Im Zuge der technologischen Revolutionen der Nachkriegszeit, die durch einen zunehmenden Wohlstand und ein erwachendes Interesse an Konsumelektronik geprägt war, markierte der Südfunk Transistor K986 einen entscheidenden Wendepunkt in der Geschichte der Radiotechnologie. Als eines der ersten volltransistorisierten Portableradios in Deutschland, hergestellt von Südfunk-Apparatebau, Dr. Ing. Robert Ott in Stuttgart zwischen 1959 und 1961, steht der K986 exemplarisch für die Ära des Übergangs von der Röhrentechnik zur soliden State-Technologie. Dieser Fortschritt ermöglichte es, die Grenzen der Mobilität, Leistung und des Designs neu zu definieren und trug maßgeblich zur Demokratisierung des Zugangs zu Information und Unterhaltung bei.

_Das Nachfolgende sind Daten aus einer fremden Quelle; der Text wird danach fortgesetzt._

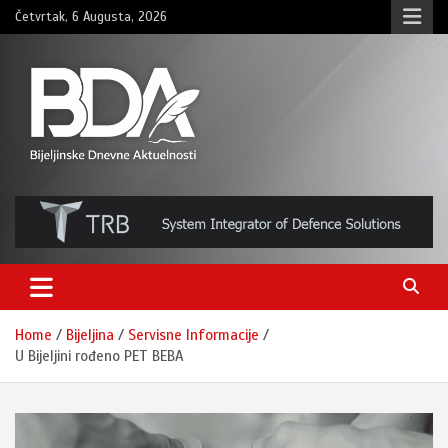
Skip
Četvrtak, 6 Augusta, 2026
to
content
BNDAN.com
Home
Bijeljina
Servisne Informacije
U Bijeljini rođeno PET BEBA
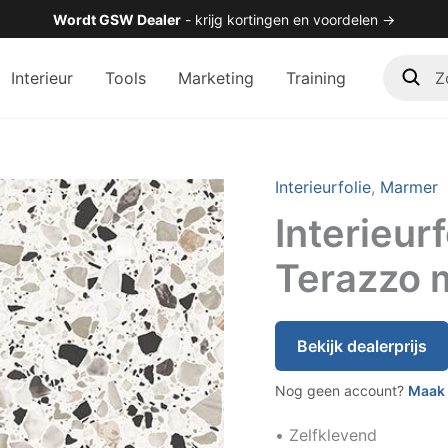
Wordt GSW Dealer
- krijg kortingen en voordelen →
Zoek
Interieur
Tools
Marketing
Training
in
de
shop
Interieurfolie
,
Marmer
Interieur
Terazzo 
Bekijk dealerprijs
Nog geen account?
Maak 
• Zelfklevend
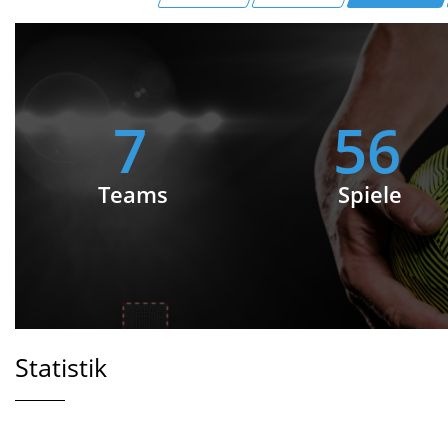
7
56
Teams
Spiele
Statistik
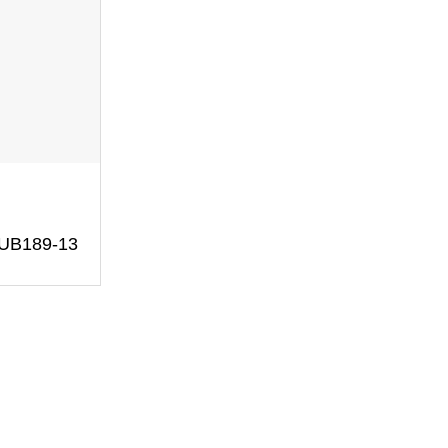
ZUB189-13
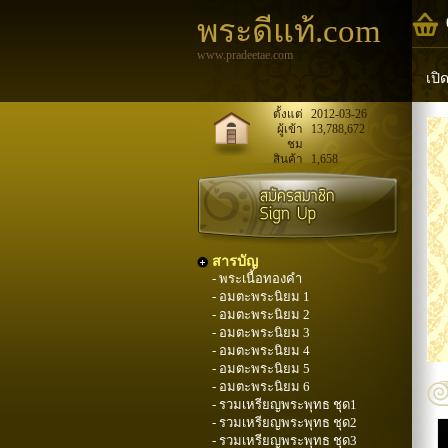
พระดีแท้.com
www.pradeetae.com
เปิ
หล
ตั้งแต่
2012-03-26
ผู้เข้า
13,788,672
ชม
พระ
สินค้า
1,658
สารบัญ
- พระเนื้อทองคำ
- อมตะพระนิยม 1
- อมตะพระนิยม 2
- อมตะพระนิยม 3
- อมตะพระนิยม 4
- อมตะพระนิยม 5
- อมตะพระนิยม 6
- รวมเหรียญพระพุทธ ชุด1
- รวมเหรียญพระพุทธ ชุด2
- รวมเหรียญพระพุทธ ชุด3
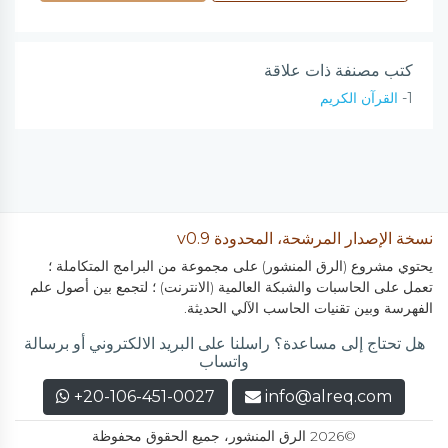
كتب مصنفة ذات علاقة
1-
القرآن الكريم
نسخة الإصدار المرشحة، المحدودة v0.9
يحتوي مشروع (الرق المنشور) على مجموعة من البرامج المتكاملة ؛
تعمل على الحاسبات والشبكة العالمية (الانترنت) ؛ لتجمع بين أصول علم
الفهرسة وبين تقنيات الحاسب الآلي الحديثة.
هل تحتاج إلى مساعدة؟ راسلنا على البريد الالكتروني أو برسالة
واتساب
+20-106-451-0027
info@alreq.com
©2026 الرق المنشور، جميع الحقوق محفوظة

Der K986 ist nicht nur ein Zeugnis des technologischen Fortschritts, sondern spiegelt auch den soziokulturellen Wandel seiner Zeit wider, der durch den Drang nach Freiheit, Mobilität und einem neuen Lebensstil charakterisiert war. In der folgenden Betrachtung werden die technischen Daten, der historische Kontext sowie Design und Material des Südfunk Transistor K986 detailliert erörtert, um die Bedeutung dieses Geräts in der Geschichte der Unterhaltungselektronik vollumfänglich zu würdigen.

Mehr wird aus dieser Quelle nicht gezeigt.